Analyzer.setWindow(Integer size);The setWindow function is primarily used to control the maximum display width in the console output, where the size parameter represents the number of characters.
Analyzer.resetBenchmark();The resetBenchmark function is used to clear the current benchmark's statistical data.
Analyzer.showBenchmark();The showBenchmark function is used to show the current benchmark's statistical data.
Analyzer.showCallGraph();The showCallGraph function is used to show the Call Graph of current sample. If autoAnalysis or chainAnalysis is used before showCallGraph function, it will show the Call Graph of the last sample.
Analyzer.showTypeGraph();The showTypeGraph function is used to show the Type Graph of current sample. If autoAnalysis or chainAnalysis is used before showTypeGraph function, it will show the Type Graph of the last sample.

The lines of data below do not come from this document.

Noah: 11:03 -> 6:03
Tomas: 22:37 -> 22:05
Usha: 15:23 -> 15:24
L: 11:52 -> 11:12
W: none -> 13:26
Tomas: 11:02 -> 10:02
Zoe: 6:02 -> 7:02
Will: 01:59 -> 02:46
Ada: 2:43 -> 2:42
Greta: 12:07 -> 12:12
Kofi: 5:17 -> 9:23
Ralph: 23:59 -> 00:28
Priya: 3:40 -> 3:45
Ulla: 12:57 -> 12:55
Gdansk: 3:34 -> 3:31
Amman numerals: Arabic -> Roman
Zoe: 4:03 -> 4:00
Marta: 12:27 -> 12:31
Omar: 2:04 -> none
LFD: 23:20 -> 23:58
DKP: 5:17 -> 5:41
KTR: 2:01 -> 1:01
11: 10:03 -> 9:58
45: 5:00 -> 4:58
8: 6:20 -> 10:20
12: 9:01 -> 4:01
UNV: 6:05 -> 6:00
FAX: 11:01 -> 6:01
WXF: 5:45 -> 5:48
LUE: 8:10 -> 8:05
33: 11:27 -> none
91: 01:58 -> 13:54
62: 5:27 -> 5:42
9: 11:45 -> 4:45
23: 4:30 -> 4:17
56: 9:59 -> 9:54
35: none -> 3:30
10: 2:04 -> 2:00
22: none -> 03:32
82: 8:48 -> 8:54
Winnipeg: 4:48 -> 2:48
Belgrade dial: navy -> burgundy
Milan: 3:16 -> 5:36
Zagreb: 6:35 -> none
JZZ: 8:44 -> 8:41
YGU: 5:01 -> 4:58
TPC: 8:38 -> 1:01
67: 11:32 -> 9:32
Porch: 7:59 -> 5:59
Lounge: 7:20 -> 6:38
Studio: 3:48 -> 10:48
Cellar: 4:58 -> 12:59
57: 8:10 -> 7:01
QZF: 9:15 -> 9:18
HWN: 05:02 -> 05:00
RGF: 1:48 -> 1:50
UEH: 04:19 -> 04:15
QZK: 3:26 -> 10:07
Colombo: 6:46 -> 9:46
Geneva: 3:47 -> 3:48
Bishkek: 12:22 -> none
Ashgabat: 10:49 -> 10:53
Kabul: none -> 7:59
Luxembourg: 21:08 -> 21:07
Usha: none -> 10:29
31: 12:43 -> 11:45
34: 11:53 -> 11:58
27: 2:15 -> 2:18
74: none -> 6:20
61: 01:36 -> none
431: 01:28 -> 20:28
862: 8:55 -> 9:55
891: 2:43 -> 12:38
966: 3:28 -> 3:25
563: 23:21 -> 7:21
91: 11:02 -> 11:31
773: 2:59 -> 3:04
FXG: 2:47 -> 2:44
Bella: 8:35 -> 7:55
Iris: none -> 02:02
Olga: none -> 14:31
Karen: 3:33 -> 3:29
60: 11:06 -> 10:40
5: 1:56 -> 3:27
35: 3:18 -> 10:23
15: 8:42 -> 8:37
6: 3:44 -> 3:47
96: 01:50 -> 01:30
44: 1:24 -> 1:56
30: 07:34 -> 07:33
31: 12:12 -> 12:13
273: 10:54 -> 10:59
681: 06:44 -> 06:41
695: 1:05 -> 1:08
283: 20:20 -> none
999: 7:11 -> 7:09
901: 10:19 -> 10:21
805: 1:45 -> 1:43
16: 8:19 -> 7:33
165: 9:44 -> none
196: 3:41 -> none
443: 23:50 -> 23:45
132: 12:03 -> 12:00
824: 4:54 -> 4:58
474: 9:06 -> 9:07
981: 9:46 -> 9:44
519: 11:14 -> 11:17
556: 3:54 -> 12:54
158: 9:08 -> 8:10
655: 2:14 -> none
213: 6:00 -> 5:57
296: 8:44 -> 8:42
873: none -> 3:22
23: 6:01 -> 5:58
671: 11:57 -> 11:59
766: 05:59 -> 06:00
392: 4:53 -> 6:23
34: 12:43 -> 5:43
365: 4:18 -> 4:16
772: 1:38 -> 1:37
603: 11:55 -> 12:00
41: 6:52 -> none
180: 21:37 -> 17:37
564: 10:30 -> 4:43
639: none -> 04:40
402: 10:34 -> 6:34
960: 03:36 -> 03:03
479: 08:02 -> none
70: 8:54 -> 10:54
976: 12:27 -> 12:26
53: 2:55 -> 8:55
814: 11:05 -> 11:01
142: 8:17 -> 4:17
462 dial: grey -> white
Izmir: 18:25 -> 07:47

Analyzer.showMemoryGraph();The showMemoryGraph function is used to show the Memory Graph of current sample. If autoAnalysis or chainAnalysis is used before showMemoryGraph function, it will show the Memory Graph of the last sample. (Memory Graph is a special case of the Static Value-Flow Graph (SVFG) presented in the paper.)
saveBenchmark(String filename);The saveBenchmark function is used to save the current benchmark's statistical data into a file specified by the filename parameter, which must have the .json extension.